Tranform a function defining a spectrum into a histogram of binned data points.

- method_name: "general_data_reducer"
  module_name: "general_data_reducer"
  input_file_name: "input.root" # Path to the root file that contains the raw data
  input_file_format: "root" # Format of the input file
                            # Currently only root is supported
  input_tree: "spectrum" #  Name of the root tree containing data of interest
  data: ["KE"] # Optional list of names of branches of the data to be binned
  minX:[18500.] # Optional list of minimum x axis values of the data to be binned
  maxX:[18600.] # Optional list of maximum x axis values of the data to be binned
  nBinHisto:[50] # List of desired number of bins in each histogram
  output_file_name: "out.root", # Path to the file where the binned data will be saved
  output_file_format: "root", # Format of the output file
  output_file_option: RECREATE # RECREATE will erase and recreate the output file
                               # UPDATE will open a file (after creating it, if it does not exist) and update the file.

Plot

“do_plots : true” must be in the morpho dictionary.
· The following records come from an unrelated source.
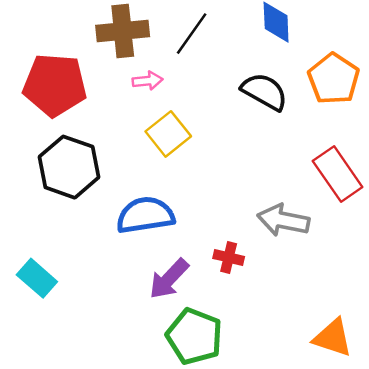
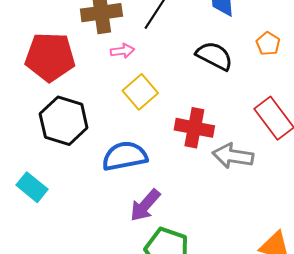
orange pentagon: (334, 79) -> (268, 44), size x0.6
red cross: (229, 257) -> (194, 128), moved, size x1.6
cyan rectangle: (37, 278) -> (32, 187), moved

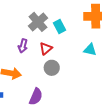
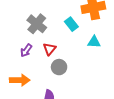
cyan rectangle: (60, 26) -> (71, 24), moved
purple arrow: (23, 46) -> (26, 50), turned 32

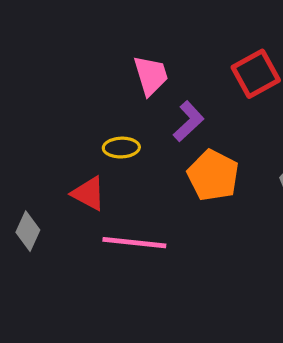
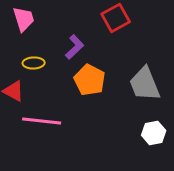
pink trapezoid: (151, 75) -> (24, 19), moved

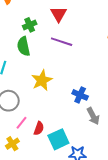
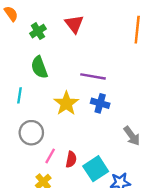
green cross: (30, 25) -> (38, 31), moved
purple line: (62, 42) -> (93, 76), moved
blue cross: (80, 95) -> (100, 103), moved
The dictionaries below should be placed in a “which_plot” dictionary inside the “plot” dictionary.

contours

contours creates a matrix of contour plots using a stanfit object

- method_name: "contours"
  module_name: "contours"
  read_cache_name: "cache_name_file.txt" # File containing path to stan model cache
  input_fit_name: "analysis_fit.pkl"# pickle file containing stan fit object
  output_path: "./results/" # Directory to save results in
  result_names: ["param1", "param2", "param3"] # Names of parameters to plot
  output_format: "pdf"

histo

Plot a 1D histogram using a list of data

- method_name: "histo"
  module_name: "histo"

spectra

Plot a 1D histogram using 2 lists of data giving an x point and the corresponding bin contents

- method_name: "spectra"
  module_name: "histo"
  title: "histo"
  input_file_name : "input.root"
  input_tree: "tree_name"
  output_path: "output.root"
  data:
      - param_name

histo2D

Plot a 2D histogram using 2 lists of data

- method_name: "histo2D"
  module_name: "histo"
  input_file_name : "input.root"
  input_tree: "tree_name"
  root_plot_option: "contz"
  data:
    - list_x_branch
    - list_y_branch

histo2D_divergence

Plot a 2D histogram with divergence indicated by point color

- method_name: "histo2D_divergence"
  module_name: "histo"
  input_file_name : "input.root"
  input_tree: "tree_name"
  root_plot_option: "contz"
  data:
    - list_x_branch
    - list_y_branch

aposteriori_distribution

Plot a grid of 2D histograms

- method_name: "aposteriori_distribution"
  module_name: "histo"
  input_file_name : "input.root"
  input_tree: "tree_name"
  root_plot_option: "cont"
  output_path: output.root
  title: "aposteriori_plots"
  output_format: pdf
  output_width: 12000
  output_height: 1100
  data:
    - param1
    - param2
    - param3

correlation_factors

Plot a grid of correlation factors

- method_name: "correlation_factors"
  module_name: "histo"
  input_file_name : "input.root"
  input_tree: "tree_name"
  root_plot_option: "cont"
  output_path: output.root
  title: "aposteriori_plots"
  output_format: pdf
  output_width: 12000
  output_height: 1100
  data:
    - param1
    - param2
    - param3

Contribute

Branching Model

Morpho uses the git flow branching model, as described here. In summary, the master branch is reserved for numbered releases of morpho. The only branches that may branch off of master are hotfixes. All development should branch off of the develop branch, and merge back into the develop branch when complete. Once the develop branch is ready to go into a numbered release, a release branch is created where any final testing and bug fixing is carried out. This release branch is then merged into master, and the resulting commit is tagged with the number of the new release.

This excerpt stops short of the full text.